Provided information Start Marker

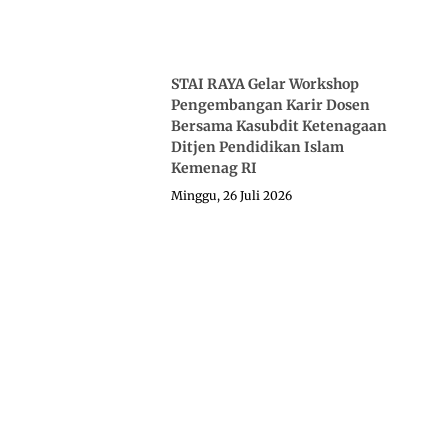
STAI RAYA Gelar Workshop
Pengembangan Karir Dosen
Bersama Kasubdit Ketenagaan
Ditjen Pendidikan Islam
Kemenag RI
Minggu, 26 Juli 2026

Provided information End Marker
Provided information Start Marker

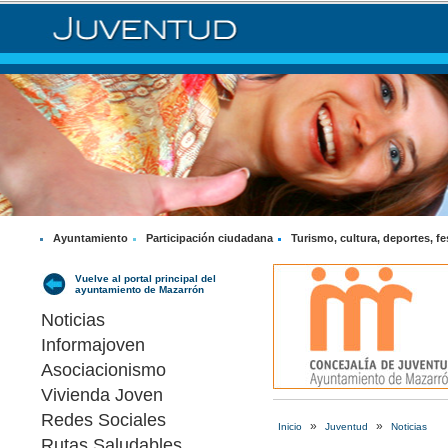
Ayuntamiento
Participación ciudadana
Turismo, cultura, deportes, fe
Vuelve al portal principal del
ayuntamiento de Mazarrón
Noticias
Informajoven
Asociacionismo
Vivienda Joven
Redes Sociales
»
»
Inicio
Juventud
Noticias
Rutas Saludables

Provided information End Marker
Provided information Start Marker

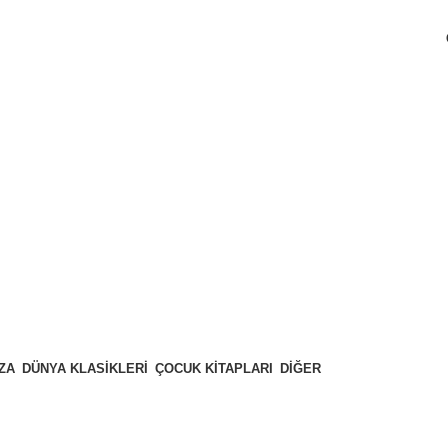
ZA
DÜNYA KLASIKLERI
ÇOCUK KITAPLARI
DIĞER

Provided information End Marker

Output should match, line for line, the stretch of the material above from the line holding "STAI RAYA Gelar Workshop" through the line holding "Minggu, 26 Juli 2026".

STAI RAYA Gelar Workshop
Pengembangan Karir Dosen
Bersama Kasubdit Ketenagaan
Ditjen Pendidikan Islam
Kemenag RI
Minggu, 26 Juli 2026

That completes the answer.